> What is required
From the records below, copy the lines that include "handle".

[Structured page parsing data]
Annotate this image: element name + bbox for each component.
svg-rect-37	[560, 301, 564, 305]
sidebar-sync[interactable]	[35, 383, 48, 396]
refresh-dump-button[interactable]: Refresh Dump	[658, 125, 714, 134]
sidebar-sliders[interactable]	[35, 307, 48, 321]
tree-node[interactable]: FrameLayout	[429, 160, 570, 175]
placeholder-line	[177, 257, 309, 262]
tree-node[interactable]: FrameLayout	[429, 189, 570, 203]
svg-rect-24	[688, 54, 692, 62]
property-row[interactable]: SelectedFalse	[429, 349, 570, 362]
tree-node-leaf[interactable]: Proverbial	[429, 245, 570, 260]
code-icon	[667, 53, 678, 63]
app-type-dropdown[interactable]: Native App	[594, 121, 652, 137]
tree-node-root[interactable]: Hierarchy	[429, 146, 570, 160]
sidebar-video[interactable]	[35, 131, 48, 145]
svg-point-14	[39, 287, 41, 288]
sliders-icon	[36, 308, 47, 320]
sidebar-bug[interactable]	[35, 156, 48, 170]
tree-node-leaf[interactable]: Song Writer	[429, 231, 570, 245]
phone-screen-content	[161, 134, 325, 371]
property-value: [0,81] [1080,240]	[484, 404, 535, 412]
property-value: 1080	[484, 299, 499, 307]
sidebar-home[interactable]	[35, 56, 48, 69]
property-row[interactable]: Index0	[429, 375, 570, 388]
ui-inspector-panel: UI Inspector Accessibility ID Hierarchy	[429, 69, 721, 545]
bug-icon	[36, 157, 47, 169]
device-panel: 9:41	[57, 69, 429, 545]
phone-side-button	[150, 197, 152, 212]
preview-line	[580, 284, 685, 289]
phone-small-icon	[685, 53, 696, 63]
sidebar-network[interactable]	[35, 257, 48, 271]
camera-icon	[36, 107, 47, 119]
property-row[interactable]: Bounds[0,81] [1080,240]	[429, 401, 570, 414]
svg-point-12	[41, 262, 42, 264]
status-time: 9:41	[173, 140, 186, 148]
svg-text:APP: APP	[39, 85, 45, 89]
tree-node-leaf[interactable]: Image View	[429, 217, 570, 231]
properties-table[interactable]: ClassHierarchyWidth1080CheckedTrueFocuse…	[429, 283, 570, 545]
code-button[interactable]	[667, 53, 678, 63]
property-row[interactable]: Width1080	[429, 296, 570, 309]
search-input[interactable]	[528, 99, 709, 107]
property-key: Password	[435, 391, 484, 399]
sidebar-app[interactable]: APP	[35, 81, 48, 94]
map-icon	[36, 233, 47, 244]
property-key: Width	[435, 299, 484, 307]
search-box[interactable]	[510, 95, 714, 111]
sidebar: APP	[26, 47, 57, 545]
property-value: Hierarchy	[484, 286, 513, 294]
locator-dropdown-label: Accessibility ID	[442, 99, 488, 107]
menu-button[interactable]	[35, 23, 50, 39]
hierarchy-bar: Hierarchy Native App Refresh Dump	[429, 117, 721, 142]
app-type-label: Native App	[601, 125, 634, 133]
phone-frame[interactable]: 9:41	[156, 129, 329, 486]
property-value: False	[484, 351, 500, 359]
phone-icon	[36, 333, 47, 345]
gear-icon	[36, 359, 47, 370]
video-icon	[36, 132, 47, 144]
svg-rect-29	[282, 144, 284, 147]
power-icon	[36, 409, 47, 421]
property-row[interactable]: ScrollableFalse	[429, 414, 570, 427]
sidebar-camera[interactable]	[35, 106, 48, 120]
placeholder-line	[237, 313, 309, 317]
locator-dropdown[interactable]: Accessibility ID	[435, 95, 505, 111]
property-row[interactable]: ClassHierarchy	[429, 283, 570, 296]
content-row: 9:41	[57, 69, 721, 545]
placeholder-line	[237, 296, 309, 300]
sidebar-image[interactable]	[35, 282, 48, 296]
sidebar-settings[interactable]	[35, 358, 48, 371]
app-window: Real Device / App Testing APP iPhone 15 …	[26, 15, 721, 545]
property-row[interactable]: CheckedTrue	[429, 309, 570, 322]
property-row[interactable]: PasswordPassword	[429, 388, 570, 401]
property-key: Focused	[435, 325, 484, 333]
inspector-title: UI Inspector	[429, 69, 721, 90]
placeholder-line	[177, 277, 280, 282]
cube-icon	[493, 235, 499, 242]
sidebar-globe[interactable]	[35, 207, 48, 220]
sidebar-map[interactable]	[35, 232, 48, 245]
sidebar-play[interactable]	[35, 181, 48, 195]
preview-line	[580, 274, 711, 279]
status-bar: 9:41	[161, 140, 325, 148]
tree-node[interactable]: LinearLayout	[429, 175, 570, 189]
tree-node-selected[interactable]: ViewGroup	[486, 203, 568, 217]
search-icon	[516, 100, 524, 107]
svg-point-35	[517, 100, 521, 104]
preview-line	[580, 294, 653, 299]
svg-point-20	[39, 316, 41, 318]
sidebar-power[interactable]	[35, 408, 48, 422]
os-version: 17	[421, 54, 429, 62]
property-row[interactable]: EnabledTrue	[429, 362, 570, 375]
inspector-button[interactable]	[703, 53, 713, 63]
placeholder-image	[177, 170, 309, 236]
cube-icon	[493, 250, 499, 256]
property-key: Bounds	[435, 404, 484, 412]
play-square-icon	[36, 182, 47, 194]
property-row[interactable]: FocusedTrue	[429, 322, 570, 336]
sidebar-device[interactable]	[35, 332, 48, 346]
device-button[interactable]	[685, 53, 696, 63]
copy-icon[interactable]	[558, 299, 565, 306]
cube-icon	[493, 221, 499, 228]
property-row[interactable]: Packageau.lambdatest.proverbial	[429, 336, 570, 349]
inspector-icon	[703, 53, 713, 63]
---
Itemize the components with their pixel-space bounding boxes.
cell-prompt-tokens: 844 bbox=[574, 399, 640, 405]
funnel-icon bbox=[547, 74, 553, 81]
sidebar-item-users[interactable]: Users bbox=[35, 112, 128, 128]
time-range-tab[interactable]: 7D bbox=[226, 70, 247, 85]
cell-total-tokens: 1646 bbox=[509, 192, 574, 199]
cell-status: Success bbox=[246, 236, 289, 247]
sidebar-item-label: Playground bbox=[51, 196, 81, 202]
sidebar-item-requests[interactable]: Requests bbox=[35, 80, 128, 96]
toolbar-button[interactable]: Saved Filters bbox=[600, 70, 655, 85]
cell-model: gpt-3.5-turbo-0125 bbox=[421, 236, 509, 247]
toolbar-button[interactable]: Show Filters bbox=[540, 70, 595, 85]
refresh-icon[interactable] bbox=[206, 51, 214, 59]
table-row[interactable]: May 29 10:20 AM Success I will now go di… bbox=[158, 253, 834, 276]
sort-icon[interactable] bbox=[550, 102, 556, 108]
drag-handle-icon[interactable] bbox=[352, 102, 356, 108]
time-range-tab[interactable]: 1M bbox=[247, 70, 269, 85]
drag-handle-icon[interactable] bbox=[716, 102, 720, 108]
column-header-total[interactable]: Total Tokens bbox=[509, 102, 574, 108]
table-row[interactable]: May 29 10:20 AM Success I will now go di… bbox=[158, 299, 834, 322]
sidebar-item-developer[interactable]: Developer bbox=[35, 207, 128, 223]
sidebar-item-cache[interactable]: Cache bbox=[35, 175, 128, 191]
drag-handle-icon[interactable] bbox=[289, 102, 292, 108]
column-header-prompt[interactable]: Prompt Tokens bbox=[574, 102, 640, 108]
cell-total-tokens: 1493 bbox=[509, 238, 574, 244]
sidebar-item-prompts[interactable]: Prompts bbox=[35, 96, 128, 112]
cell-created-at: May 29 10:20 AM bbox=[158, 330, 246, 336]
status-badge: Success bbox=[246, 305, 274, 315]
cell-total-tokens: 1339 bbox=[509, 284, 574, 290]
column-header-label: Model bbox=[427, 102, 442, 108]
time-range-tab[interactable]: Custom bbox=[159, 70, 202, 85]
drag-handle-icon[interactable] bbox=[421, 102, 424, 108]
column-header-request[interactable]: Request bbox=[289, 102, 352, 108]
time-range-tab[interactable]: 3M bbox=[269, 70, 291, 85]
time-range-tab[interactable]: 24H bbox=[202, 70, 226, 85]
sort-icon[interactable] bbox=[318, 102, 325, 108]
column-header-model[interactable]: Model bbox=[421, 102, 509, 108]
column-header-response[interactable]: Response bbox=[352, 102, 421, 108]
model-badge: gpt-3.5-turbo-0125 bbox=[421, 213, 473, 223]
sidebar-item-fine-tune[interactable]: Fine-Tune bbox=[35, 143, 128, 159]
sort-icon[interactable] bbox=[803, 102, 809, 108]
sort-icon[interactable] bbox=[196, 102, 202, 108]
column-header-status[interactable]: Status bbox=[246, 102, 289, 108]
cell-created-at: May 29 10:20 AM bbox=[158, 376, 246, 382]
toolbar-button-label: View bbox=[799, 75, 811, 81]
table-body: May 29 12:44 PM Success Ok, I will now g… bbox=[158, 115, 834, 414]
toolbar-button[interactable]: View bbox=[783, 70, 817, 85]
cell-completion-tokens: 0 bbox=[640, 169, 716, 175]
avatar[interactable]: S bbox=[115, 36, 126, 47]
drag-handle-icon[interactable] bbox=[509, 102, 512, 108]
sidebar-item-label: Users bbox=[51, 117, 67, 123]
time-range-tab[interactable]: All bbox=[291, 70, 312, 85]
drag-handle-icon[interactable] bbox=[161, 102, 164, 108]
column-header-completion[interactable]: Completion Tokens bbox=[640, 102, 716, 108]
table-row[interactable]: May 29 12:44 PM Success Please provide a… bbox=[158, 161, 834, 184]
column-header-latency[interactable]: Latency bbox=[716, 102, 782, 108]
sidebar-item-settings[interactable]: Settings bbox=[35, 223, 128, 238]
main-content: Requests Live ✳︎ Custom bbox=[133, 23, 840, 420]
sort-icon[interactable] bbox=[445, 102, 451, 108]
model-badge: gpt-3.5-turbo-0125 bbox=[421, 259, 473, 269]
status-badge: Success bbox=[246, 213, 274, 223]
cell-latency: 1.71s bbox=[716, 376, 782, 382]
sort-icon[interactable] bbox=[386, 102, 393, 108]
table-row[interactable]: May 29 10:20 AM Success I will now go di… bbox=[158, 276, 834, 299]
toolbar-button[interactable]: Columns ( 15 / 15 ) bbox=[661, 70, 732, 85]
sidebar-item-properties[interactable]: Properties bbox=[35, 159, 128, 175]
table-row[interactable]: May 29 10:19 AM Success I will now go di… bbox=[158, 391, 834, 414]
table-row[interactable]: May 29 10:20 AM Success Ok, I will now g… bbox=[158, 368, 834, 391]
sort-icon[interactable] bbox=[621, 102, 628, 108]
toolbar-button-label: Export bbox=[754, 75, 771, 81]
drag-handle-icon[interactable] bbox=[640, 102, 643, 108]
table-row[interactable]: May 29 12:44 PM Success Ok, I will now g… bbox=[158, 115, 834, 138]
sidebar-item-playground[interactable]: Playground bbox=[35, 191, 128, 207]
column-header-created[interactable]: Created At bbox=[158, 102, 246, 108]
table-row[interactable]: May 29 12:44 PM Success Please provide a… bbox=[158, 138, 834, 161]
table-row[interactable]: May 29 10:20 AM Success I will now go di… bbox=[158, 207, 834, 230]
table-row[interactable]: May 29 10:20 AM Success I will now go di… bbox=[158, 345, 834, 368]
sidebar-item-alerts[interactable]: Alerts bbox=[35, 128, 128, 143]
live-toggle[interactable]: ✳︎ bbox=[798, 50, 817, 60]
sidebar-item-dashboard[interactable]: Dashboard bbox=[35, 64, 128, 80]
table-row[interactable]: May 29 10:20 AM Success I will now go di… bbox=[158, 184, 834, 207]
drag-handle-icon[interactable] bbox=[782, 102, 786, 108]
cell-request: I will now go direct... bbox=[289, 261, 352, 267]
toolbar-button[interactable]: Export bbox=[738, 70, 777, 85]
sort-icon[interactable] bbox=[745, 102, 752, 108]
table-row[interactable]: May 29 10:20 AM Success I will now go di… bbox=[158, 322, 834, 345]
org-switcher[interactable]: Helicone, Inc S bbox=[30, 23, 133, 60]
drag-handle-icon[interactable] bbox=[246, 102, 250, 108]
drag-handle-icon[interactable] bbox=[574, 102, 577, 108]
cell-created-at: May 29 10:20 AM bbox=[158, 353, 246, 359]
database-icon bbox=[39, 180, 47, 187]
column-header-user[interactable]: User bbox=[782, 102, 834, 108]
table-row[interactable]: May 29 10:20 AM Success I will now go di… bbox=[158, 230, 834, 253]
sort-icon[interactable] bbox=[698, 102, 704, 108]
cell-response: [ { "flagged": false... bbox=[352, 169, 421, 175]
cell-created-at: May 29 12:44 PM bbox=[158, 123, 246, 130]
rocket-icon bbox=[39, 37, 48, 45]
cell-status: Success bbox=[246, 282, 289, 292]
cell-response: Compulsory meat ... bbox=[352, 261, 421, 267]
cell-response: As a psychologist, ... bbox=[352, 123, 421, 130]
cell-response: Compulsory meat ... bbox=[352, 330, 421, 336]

> Written answer
drag-handle-icon[interactable] bbox=[352, 102, 356, 108]
drag-handle-icon[interactable] bbox=[716, 102, 720, 108]
drag-handle-icon[interactable] bbox=[289, 102, 292, 108]
drag-handle-icon[interactable] bbox=[421, 102, 424, 108]
drag-handle-icon[interactable] bbox=[509, 102, 512, 108]
drag-handle-icon[interactable] bbox=[161, 102, 164, 108]
drag-handle-icon[interactable] bbox=[640, 102, 643, 108]
drag-handle-icon[interactable] bbox=[782, 102, 786, 108]
drag-handle-icon[interactable] bbox=[246, 102, 250, 108]
drag-handle-icon[interactable] bbox=[574, 102, 577, 108]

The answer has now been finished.